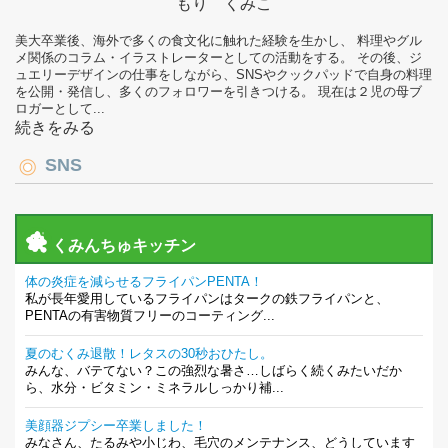
もり くみこ
美大卒業後、海外で多くの食文化に触れた経験を生かし、 料理やグル
メ関係のコラム・イラストレーターとしての活動をする。 その後、ジ
ュエリーデザインの仕事をしながら、SNSやクックパッドで自身の料理
を公開・発信し、多くのフォロワーを引きつける。 現在は２児の母ブ
ロガーとして...
続きをみる
SNS
くみんちゅキッチン
体の炎症を減らせるフライパンPENTA！
私が長年愛用しているフライパンはタークの鉄フライパンと、
PENTAの有害物質フリーのコーティング...
夏のむくみ退散！レタスの30秒おひたし。
みんな、バテてない？この強烈な暑さ…しばらく続くみたいだか
ら、水分・ビタミン・ミネラルしっかり補...
美顔器ジプシー卒業しました！
みなさん、たるみや小じわ、毛穴のメンテナンス、どうしています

______

All lines from the one that contains "みんな、バテてない？この強烈な暑さ…しばらく続くみたいだか" to the end of the records above are to be copied exactly; leave out the rest.

SOLUTION TO THIS TASK |
みんな、バテてない？この強烈な暑さ…しばらく続くみたいだか
ら、水分・ビタミン・ミネラルしっかり補...
美顔器ジプシー卒業しました！
みなさん、たるみや小じわ、毛穴のメンテナンス、どうしています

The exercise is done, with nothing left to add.